= Ibn Sharaf al-Qayrawani =

Zirid writer and poet

Ibn Sharaf al-Qayrawānī (إبن شرف القيرواني; AD 999/1000–1067 [AH 390–460]) was an Arab Muslim writer and court poet who served first the Zīrids in Ifrīqiya (Africa) and later various sovereigns in al-Andalus (Spain). He wrote in Arabic. Most of his works have been lost.

==Life==
Ibn Sharaf, full name Abū ʿAbdallāh Muḥammad ibn Saʿīd ibn Aḥmad Ibn Sharaf al-Judhāmī al-Qayrawānī, was born in al-Qayrawān in AD 1000 (AH 390).
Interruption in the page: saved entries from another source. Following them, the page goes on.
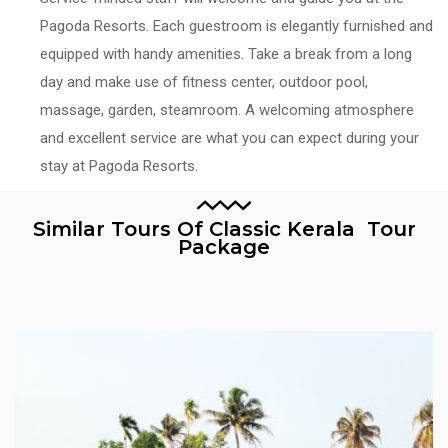
Pagoda Resorts. Each guestroom is elegantly furnished and
equipped with handy amenities. Take a break from a long
day and make use of fitness center, outdoor pool,
massage, garden, steamroom. A welcoming atmosphere
and excellent service are what you can expect during your
stay at Pagoda Resorts.
Similar Tours Of Classic Kerala Tour
Package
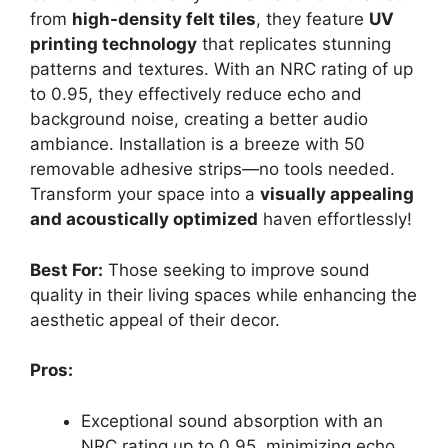
from
high-density felt tiles
, they feature
UV
printing technology
that replicates stunning
patterns and textures. With an NRC rating of up
to 0.95, they effectively reduce echo and
background noise, creating a better audio
ambiance. Installation is a breeze with 50
removable adhesive strips—no tools needed.
Transform your space into a
visually appealing
and acoustically optimized
haven effortlessly!
Best For:
Those seeking to improve sound
quality in their living spaces while enhancing the
aesthetic appeal of their decor.
Pros:
Exceptional sound absorption with an
NRC rating up to 0.95, minimizing echo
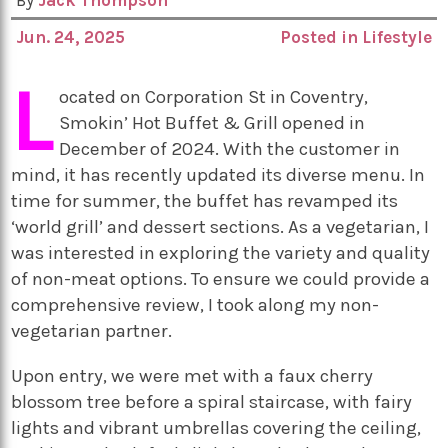
By
Jack Thompson
Jun. 24, 2025
Posted in
Lifestyle
L
ocated on Corporation St in Coventry,
Smokin’ Hot Buffet & Grill opened in
December of 2024. With the customer in
mind, it has recently updated its diverse menu. In
time for summer, the buffet has revamped its
‘world grill’ and dessert sections. As a vegetarian, I
was interested in exploring the variety and quality
of non-meat options. To ensure we could provide a
comprehensive review, I took along my non-
vegetarian partner.
Upon entry, we were met with a faux cherry
blossom tree before a spiral staircase, with fairy
lights and vibrant umbrellas covering the ceiling,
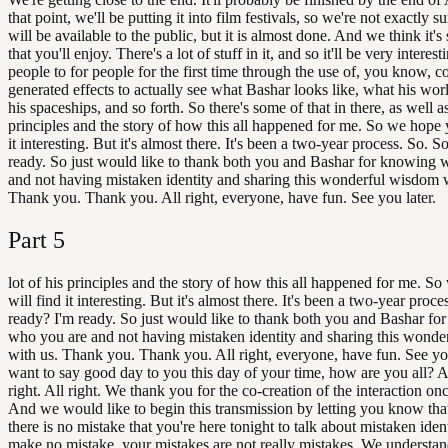
that point, we'll be putting it into film festivals, so we're not exactly s
will be available to the public, but it is almost done. And we think it'
that you'll enjoy. There's a lot of stuff in it, and so it'll be very interest
people to for people for the first time through the use of, you know, 
generated effects to actually see what Bashar looks like, what his worl
his spaceships, and so forth. So there's some of that in there, as well as
principles and the story of how this all happened for me. So we hope 
it interesting. But it's almost there. It's been a two-year process. So. S
ready. So just would like to thank both you and Bashar for knowing 
and not having mistaken identity and sharing this wonderful wisdom w
Thank you. Thank you. All right, everyone, have fun. See you later.
Part
5
lot of his principles and the story of how this all happened for me. S
will find it interesting. But it's almost there. It's been a two-year proce
ready? I'm ready. So just would like to thank both you and Bashar fo
who you are and not having mistaken identity and sharing this wond
with us. Thank you. Thank you. All right, everyone, have fun. See you
want to say good day to you this day of your time, how are you all? Al
right. All right. We thank you for the co-creation of the interaction on
And we would like to begin this transmission by letting you know that 
there is no mistake that you're here tonight to talk about mistaken iden
make no mistake, your mistakes are not really mistakes. We understa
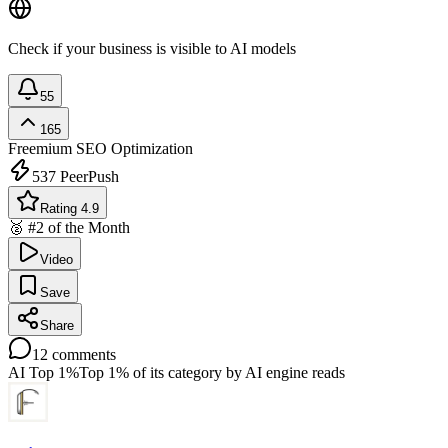
Check if your business is visible to AI models
55
165
Freemium
SEO Optimization
537
PeerPush
Rating 4.9
🥈 #2 of the Month
Video
Save
Share
12
comments
AI Top 1%
Top 1% of its category by AI engine reads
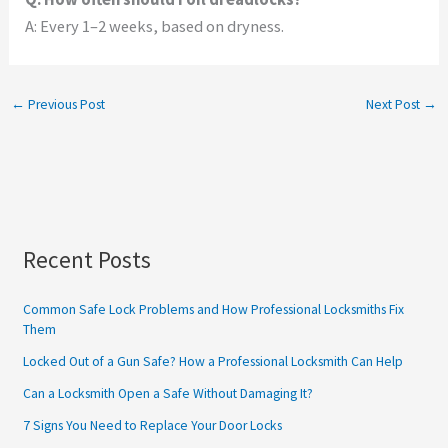
A: Every 1–2 weeks, based on dryness.
←
Previous Post
Next Post
→
Recent Posts
Common Safe Lock Problems and How Professional Locksmiths Fix
Them
Locked Out of a Gun Safe? How a Professional Locksmith Can Help
Can a Locksmith Open a Safe Without Damaging It?
7 Signs You Need to Replace Your Door Locks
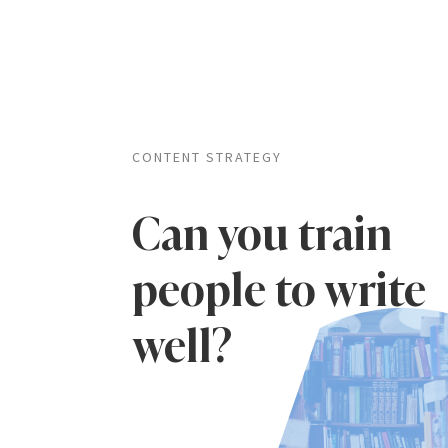
CONTENT STRATEGY
Can you train
people to write
well?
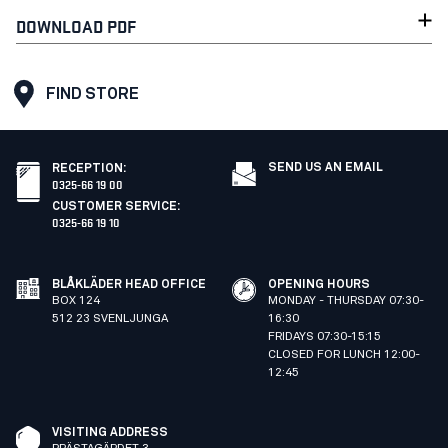
DOWNLOAD PDF
FIND STORE
SEND US AN EMAIL
RECEPTION
:
0325-66 19 00
CUSTOMER SERVICE
:
0325-66 19 10
BLÅKLÄDER HEAD OFFICE
OPENING HOURS
BOX 124
MONDAY - THURSDAY 07:30-
512 23 SVENLJUNGA
16:30
FRIDAYS 07:30-15:15
CLOSED FOR LUNCH 12:00-
12:45
VISITING ADDRESS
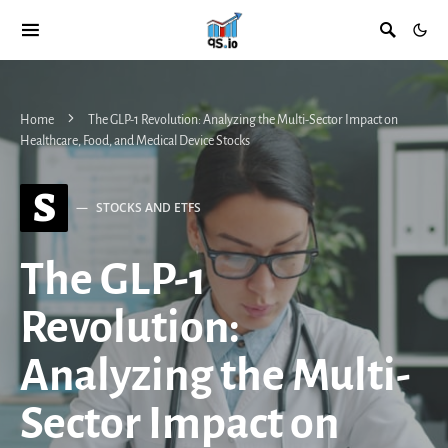
Home
The GLP-1 Revolution: Analyzing the Multi-Sector Impact on
Healthcare, Food, and Medical Device Stocks
S
STOCKS AND ETFS
The GLP-1
Revolution:
Analyzing the Multi-
Sector Impact on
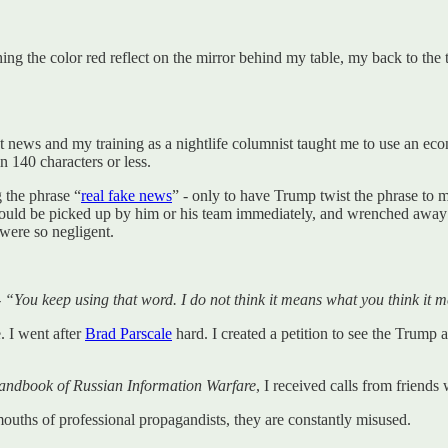
g the color red reflect on the mirror behind my table, my back to the te
t news and my training as a nightlife columnist taught me to use an econ
n 140 characters or less.
g the phrase “
real fake news
” - only to have Trump twist the phrase to m
e would be picked up by him or his team immediately, and wrenched away 
 were so negligent.
-
“You keep using that word. I do not think it means what you think it 
. I went after
Brad Parscale
hard. I created a petition to see the Trump 
dbook of Russian Information Warfare
, I received calls from friend
ouths of professional propagandists, they are constantly misused.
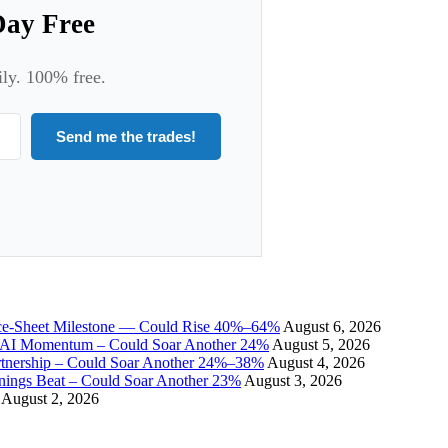
Day Free
ily. 100% free.
Send me the trades!
ce-Sheet Milestone — Could Rise 40%–64%
August 6, 2026
I Momentum – Could Soar Another 24%
August 5, 2026
tnership – Could Soar Another 24%–38%
August 4, 2026
gs Beat – Could Soar Another 23%
August 3, 2026
August 2, 2026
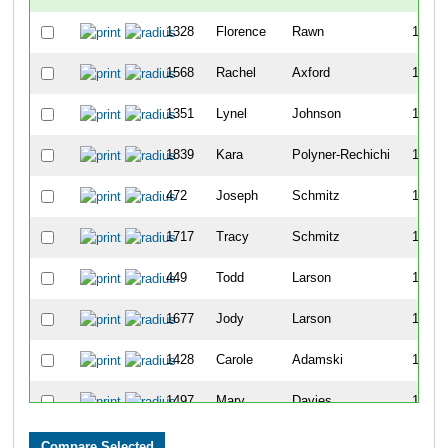
1328
Florence
Rawn
1157
1568
Rachel
Axford
1158
1351
Lynel
Johnson
1159
1839
Kara
Polyner-Rechichi
1160
472
Joseph
Schmitz
1161
1717
Tracy
Schmitz
1162
449
Todd
Larson
1163
1677
Jody
Larson
1164
1428
Carole
Adamski
1165
1497
Mary
Davies
1166
1578
Jean
Rutherford
1167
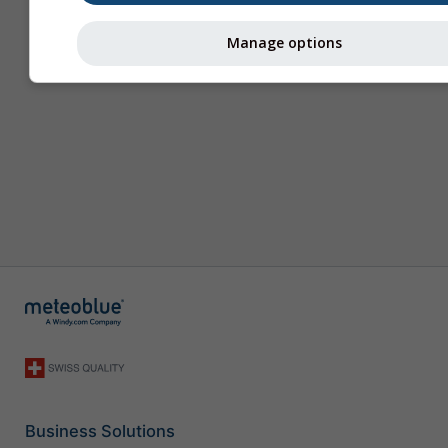
Manage options
Business Solutions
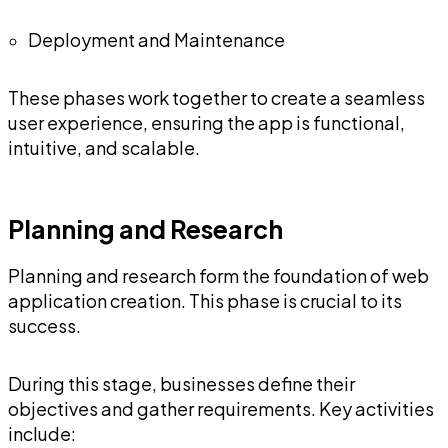
Deployment and Maintenance
These phases work together to create a seamless
user experience, ensuring the app is functional,
intuitive, and scalable.
Planning and Research
Planning and research form the foundation of web
application creation. This phase is crucial to its
success.
During this stage, businesses define their
objectives and gather requirements. Key activities
include:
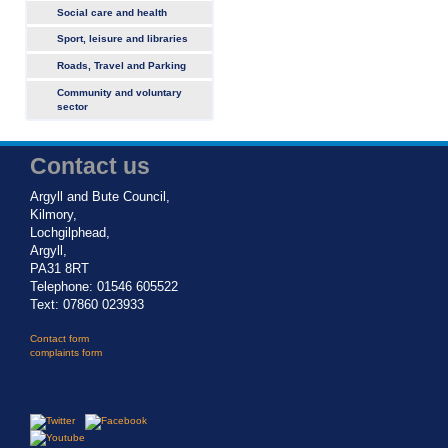
Social care and health
Sport, leisure and libraries
Roads, Travel and Parking
Community and voluntary
sector
Contact us
Argyll and Bute Council,
Kilmory,
Lochgilphead,
Argyll,
PA31 8RT
Telephone: 01546 605522
Text: 07860 023933
Contact form
complaints form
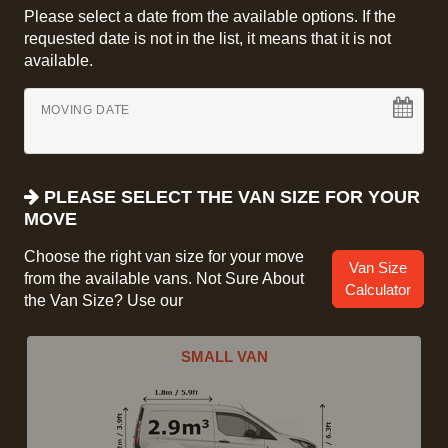
Please select a date from the available options. If the
requested date is not in the list, it means that it is not
available.
MOVING DATE
PLEASE SELECT THE VAN SIZE FOR YOUR
MOVE
Choose the right van size for your move
Van Size
from the available vans. Not Sure About
Calculator
the Van Size? Use our
SMALL VAN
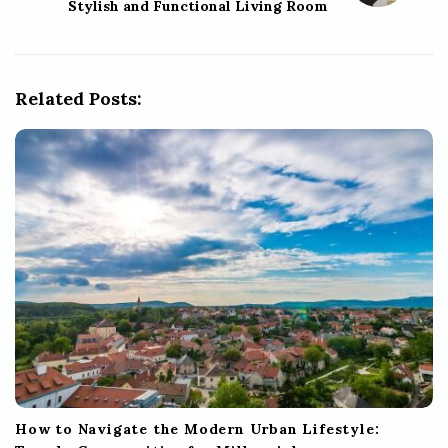
Stylish and Functional Living Room
v
i
g
Related Posts:
a
t
i
o
n
How to Navigate the Modern Urban Lifestyle:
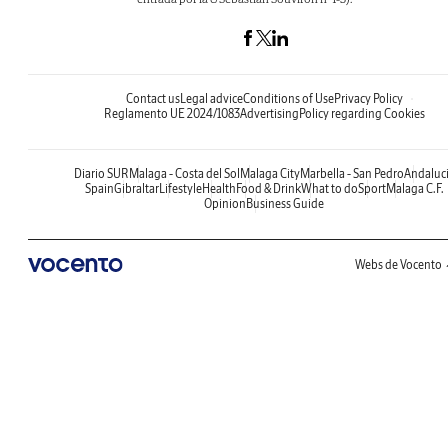
Contact us
Legal advice
Conditions of Use
Privacy Policy
Reglamento UE 2024/1083
Advertising
Policy regarding Cookies
Diario SUR
Malaga - Costa del Sol
Malaga City
Marbella - San Pedro
Andaluc
Spain
Gibraltar
Lifestyle
Health
Food & Drink
What to do
Sport
Malaga C.F.
Opinion
Business Guide
Webs de Vocento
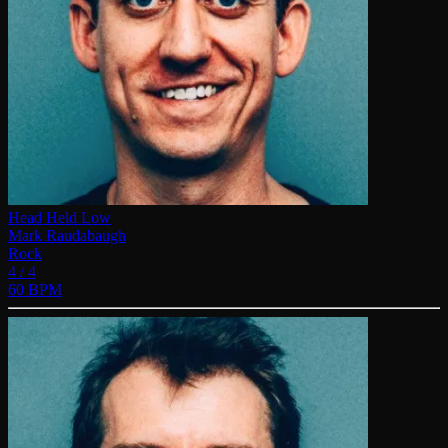
Head Held Low
Mark Raudabaugh
Rock
4 / 4
60 BPM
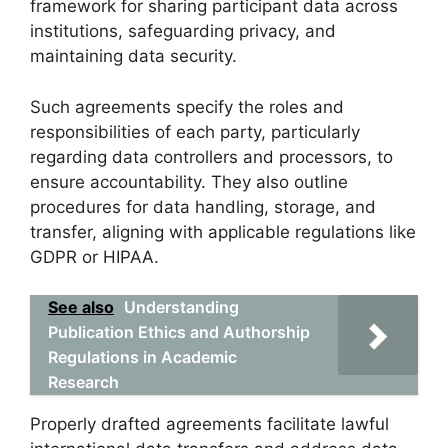
framework for sharing participant data across
institutions, safeguarding privacy, and
maintaining data security.
Such agreements specify the roles and
responsibilities of each party, particularly
regarding data controllers and processors, to
ensure accountability. They also outline
procedures for data handling, storage, and
transfer, aligning with applicable regulations like
GDPR or HIPAA.
See also
Understanding
Publication Ethics and Authorship
Regulations in Academic
Research
Properly drafted agreements facilitate lawful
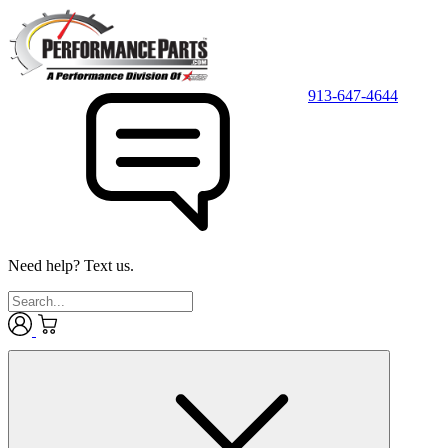
913-647-4644
Need help? Text us.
He had only one good eye. He learned poetry under Abu ʾl-Ḥasan al-Qābisī and Abū ʿImrān al-Fāsī, grammar under Muḥammad ibn Jaʿfar al-Qazzāz, adab (belles-lettres) under al-Ḥuṣrī and probably astrology under ʿAlī Ibn Abī l-Rijāl. He became a court poet of the Emir al-Muʿizz ibn Bādīs, who is said to have stoked his rivalry with fellow poet Ibn Rashīq. The two poets are known to have exchanged epigrams and epistles, but all are now lost. For al-Muʿizz, Ibn Sharaf composed conventional court poetry (panegyrics on his master, descriptions of flowers and fruits) and participated in literary colloquia.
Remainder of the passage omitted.